Your task - Exactly as they stand, give the records below again, with no images.
•••••
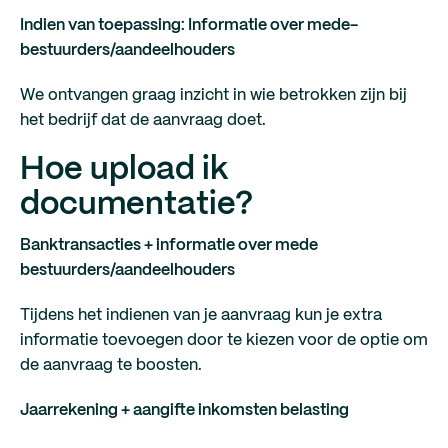
Indien van toepassing: Informatie over mede-
bestuurders/aandeelhouders
We ontvangen graag inzicht in wie betrokken zijn bij
het bedrijf dat de aanvraag doet.
Hoe upload ik
documentatie?
Banktransacties + informatie over mede
bestuurders/aandeelhouders
Tijdens het indienen van je aanvraag kun je extra
informatie toevoegen door te kiezen voor de optie om
de aanvraag te boosten.
Jaarrekening + aangifte inkomsten belasting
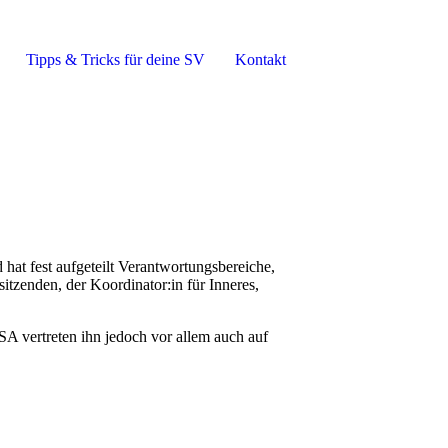
Tipps & Tricks für deine SV
Kontakt
at fest aufgeteilt Verantwortungsbereiche,
sitzenden, der Koordinator:in für Inneres,
A vertreten ihn jedoch vor allem auch auf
•••••
Result of the task -
Indien van toepassing: Informatie over mede-
bestuurders/aandeelhouders
We ontvangen graag inzicht in wie betrokken zijn bij
het bedrijf dat de aanvraag doet.
Hoe upload ik
documentatie?
Banktransacties + informatie over mede
bestuurders/aandeelhouders
Tijdens het indienen van je aanvraag kun je extra
informatie toevoegen door te kiezen voor de optie om
de aanvraag te boosten.
Jaarrekening + aangifte inkomsten belasting
Tipps & Tricks für deine SV
Kontakt
at fest aufgeteilt Verantwortungsbereiche,
sitzenden, der Koordinator:in für Inneres,
A vertreten ihn jedoch vor allem auch auf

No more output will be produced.